Many mine sites are performing significantly below their potential.
What we have observed is that those experiencing poor performance often think investing capital in technology or equipment is the solution. But they haven’t addressed the variability causing the poor performance, so they expand the operating envelope without solving the underlying problem.
David Upton was an Associate Professor of Technology and Operations Management at Harvard when he published a paper called ‘Mechanisms for Building and Sustaining Operations Improvement‘ which proposes:
The first thing to do is reduce variability within your operating envelope to improve average output. Then optimise processes to move performance up, maintaining the same disciplines to run the site with the same variability profile at a higher rate. Once the site hits a constraint, you can then look at capital investments to break the constraint to increase capacity to full potential.

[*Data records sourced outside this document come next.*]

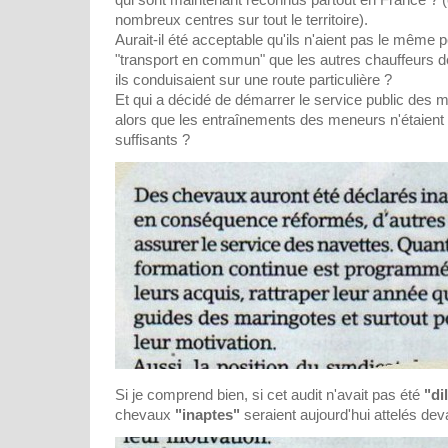
nombreux centres sur tout le territoire).
Aurait-il été acceptable qu'ils n'aient pas le même
"transport en commun" que les autres chauffeurs d
ils conduisaient sur une route particulière ?
Et qui a décidé de démarrer le service public des m
alors que les entraînements des meneurs n'étaient 
suffisants ?
Si je comprend bien, si cet audit n'avait pas été
"di
chevaux
"inaptes"
seraient aujourd'hui attelés de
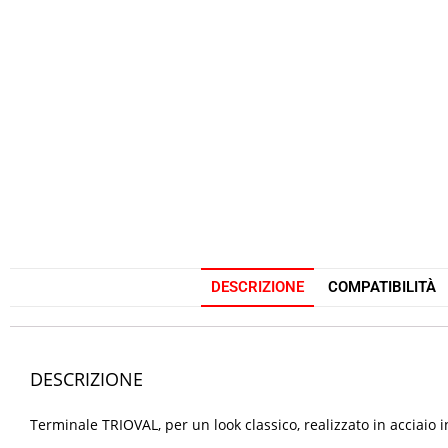
DESCRIZIONE
COMPATIBILITÀ
DESCRIZIONE
Terminale TRIOVAL, per un look classico, realizzato in acciai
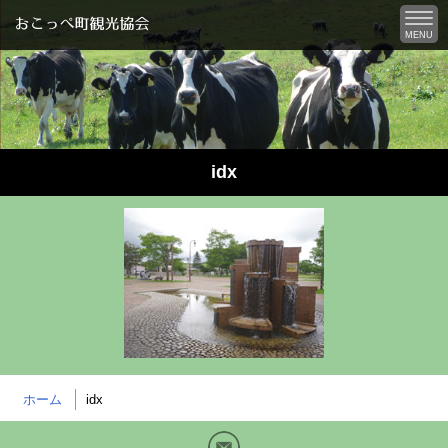
MENU
idx
ホーム
idx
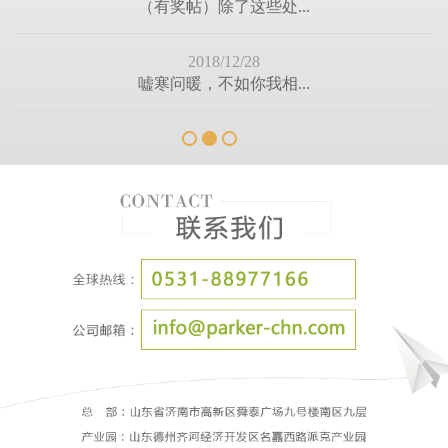
门窗厂的未来
2018/11/08
天空这抹彩色，是我们...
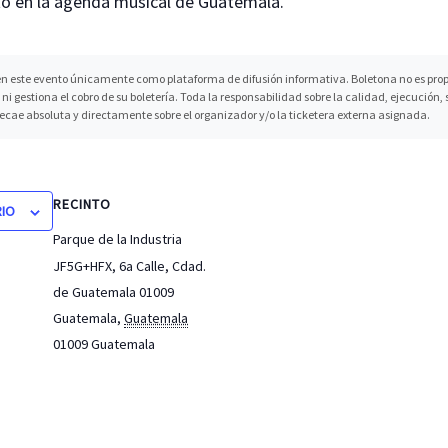
o en la agenda musical de Guatemala.
n este evento únicamente como plataforma de difusión informativa. Boletona no es propi
ni gestiona el cobro de su boletería. Toda la responsabilidad sobre la calidad, ejecución
recae absoluta y directamente sobre el organizador y/o la ticketera externa asignada.
RECINTO
RIO
Parque de la Industria
JF5G+HFX, 6a Calle, Cdad.
de Guatemala 01009
Guatemala
,
Guatemala
01009
Guatemala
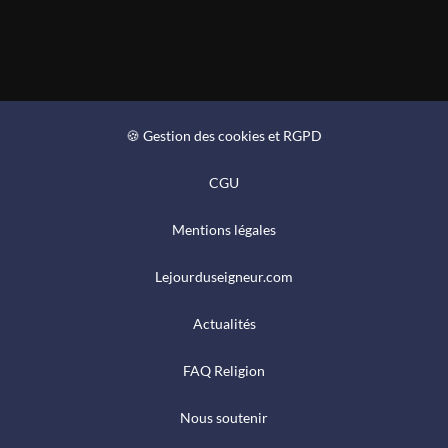
🍪 Gestion des cookies et RGPD
CGU
Mentions légales
Lejourduseigneur.com
Actualités
FAQ Religion
Nous soutenir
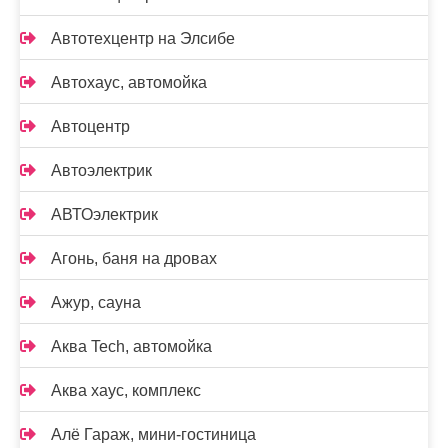
Автотехцентр на Элсибе
Автохаус, автомойка
Автоцентр
Автоэлектрик
АВТОэлектрик
Агонь, баня на дровах
Ажур, сауна
Аква Tech, автомойка
Аква хаус, комплекс
Алё Гараж, мини-гостиница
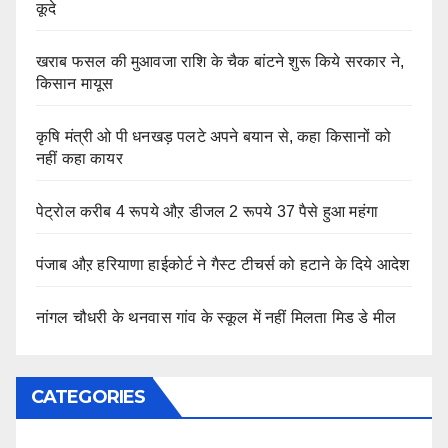
कूदे
खराब फसल की मुआवजा राशि के चैक बांटने शुरू किये सरकार ने,
किसान मायूस
कृषि मंत्री ओ पी धनखड़ पलटे अपने बयान से, कहा किसानों को
नहीं कहा कायर
पेट्रोल करीब 4 रूपये औऱ डीजल 2 रूपये 37 पैसे हुआ महंगा
पंजाब औऱ हरियाणा हाईकोर्ट ने गैस्ट टीचर्स को हटाने के दिये आदेश
नांगल चौधरी के थनवास गांव के स्कूल में नहीं मिलता मिड डे मील
CATEGORIES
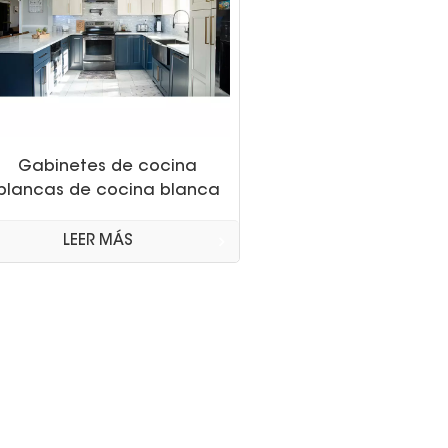
Gabinetes de cocina
blancas de cocina blanca
duradera laca popular azul
y blanca
LEER MÁS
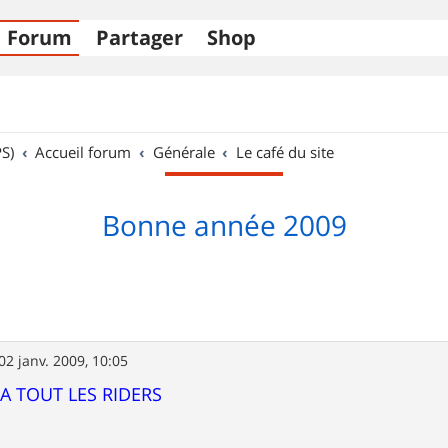
Forum
Partager
Shop
S)
Accueil forum
Générale
Le café du site
Bonne année 2009
02 janv. 2009, 10:05
 TOUT LES RIDERS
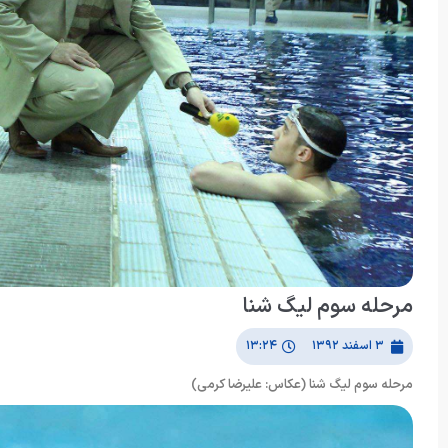
مرحله سوم لیگ شنا
۳ اسفند ۱۳۹۲
۱۳:۲۴
مرحله سوم لیگ شنا (عکاس: علیرضا کرمی)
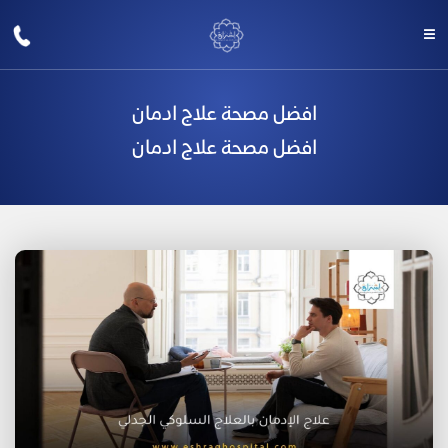
افضل مصحة علاج ادمان
افضل مصحة علاج ادمان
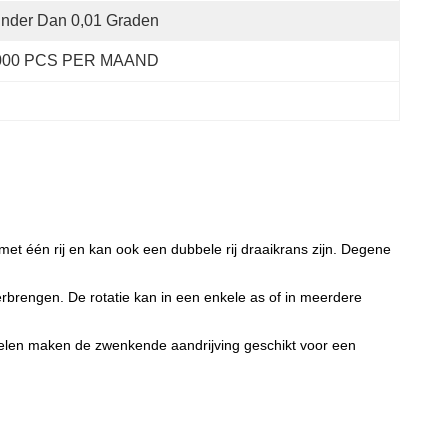
nder Dan 0,01 Graden
000 PCS PER MAAND
met één rij en kan ook een dubbele rij draaikrans zijn. Degene
rbrengen. De rotatie kan in een enkele as of in meerdere
delen maken de zwenkende aandrijving geschikt voor een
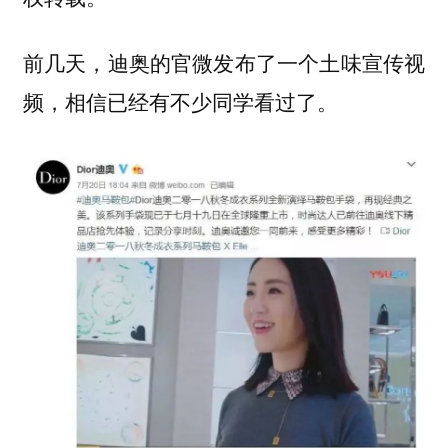
前几天，迪奥的官微发布了一个土味宣传视
频，相信已经有不少同学看过了。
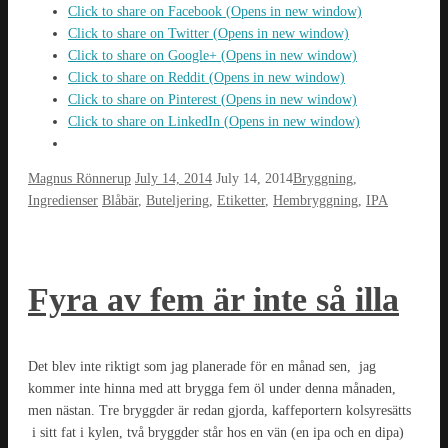
Click to share on Facebook (Opens in new window)
Click to share on Twitter (Opens in new window)
Click to share on Google+ (Opens in new window)
Click to share on Reddit (Opens in new window)
Click to share on Pinterest (Opens in new window)
Click to share on LinkedIn (Opens in new window)
Magnus Rönnerup
July 14, 2014
July 14, 2014
Bryggning
,
Ingredienser
Blåbär
,
Buteljering
,
Etiketter
,
Hembryggning
,
IPA
Fyra av fem är inte så illa
Det blev inte riktigt som jag planerade för en månad sen, jag
kommer inte hinna med att brygga fem öl under denna månaden,
men nästan. Tre bryggder är redan gjorda, kaffeportern kolsyresätts
i sitt fat i kylen, två bryggder står hos en vän (en ipa och en dipa)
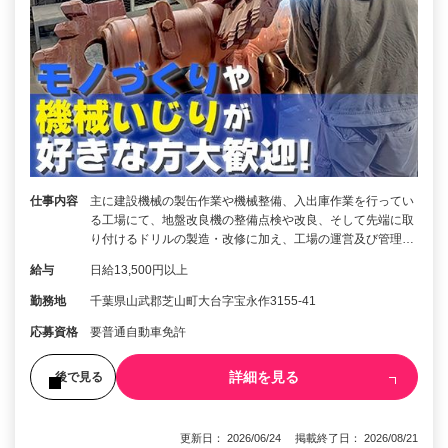
仕事内容
主に建設機械の製缶作業や機械整備、入出庫作業を行ってい
る工場にて、地盤改良機の整備点検や改良、そして先端に取
り付けるドリルの製造・改修に加え、工場の運営及び管理…
給与
日給13,500円以上
勤務地
千葉県山武郡芝山町大台字宝永作3155-41
応募資格
要普通自動車免許
詳細を見る
後で見る
更新日： 2026/06/24 掲載終了日： 2026/08/21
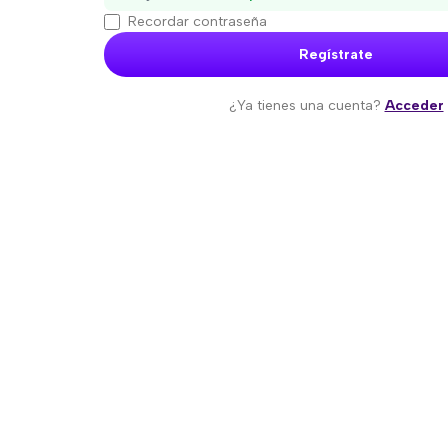
Recordar contraseña
Regístrate
¿Ya tienes una cuenta?
Acceder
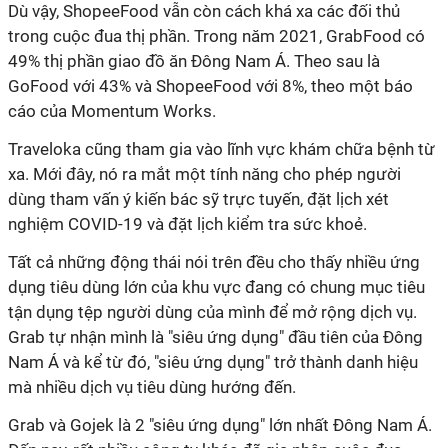
Dù vậy, ShopeeFood vẫn còn cách khá xa các đối thủ
trong cuộc đua thị phần. Trong năm 2021, GrabFood có
49% thị phần giao đồ ăn Đông Nam Á. Theo sau là
GoFood với 43% và ShopeeFood với 8%, theo một báo
cáo của Momentum Works.
Traveloka cũng tham gia vào lĩnh vực khám chữa bệnh từ
xa. Mới đây, nó ra mắt một tính năng cho phép người
dùng tham vấn ý kiến bác sỹ trực tuyến, đặt lịch xét
nghiệm COVID-19 và đặt lịch kiểm tra sức khoẻ.
Tất cả những động thái nói trên đều cho thấy nhiều ứng
dụng tiêu dùng lớn của khu vực đang có chung mục tiêu
tận dụng tệp người dùng của mình để mở rộng dịch vụ.
Grab tự nhận mình là "siêu ứng dụng" đầu tiên của Đông
Nam Á và kể từ đó, "siêu ứng dụng" trở thành danh hiệu
mà nhiều dịch vụ tiêu dùng hướng đến.
Grab và Gojek là 2 "siêu ứng dụng" lớn nhất Đông Nam Á.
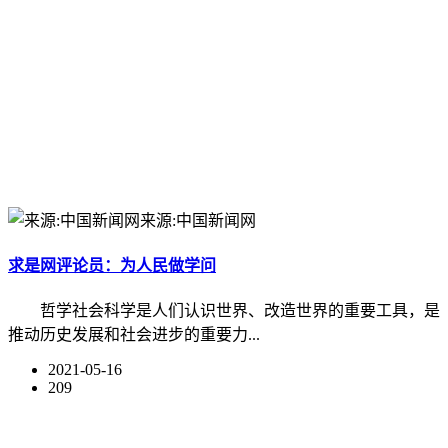
来源:中国新闻网
求是网评论员：为人民做学问
哲学社会科学是人们认识世界、改造世界的重要工具，是
推动历史发展和社会进步的重要力...
2021-05-16
209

Step 1. Get control to reduce variability
The first serious leap in productivity should come from eliminating day-to-day variability by ensuring that frontline teams have a well thought out plan to execute each shift. This is how Commit Works creates rapid, sustainable improvements in productivity, cost and safety.
Step 2. Optimise and improve processes
After you have successfully reduced variability, it’s time to build upon this and look at how you can improve further. This is when you might engage consultants to help, adjust shifts, modify equipment and make other changes to achieve even better results.
Step 3. Invest capital to increase capacity
After processes across the site have been streamlined, it’s time to leverage these positive changes. The final step of deploying capital allows your site to reach full potential – however it is vital that this final step is taken after the operation is running smoothly.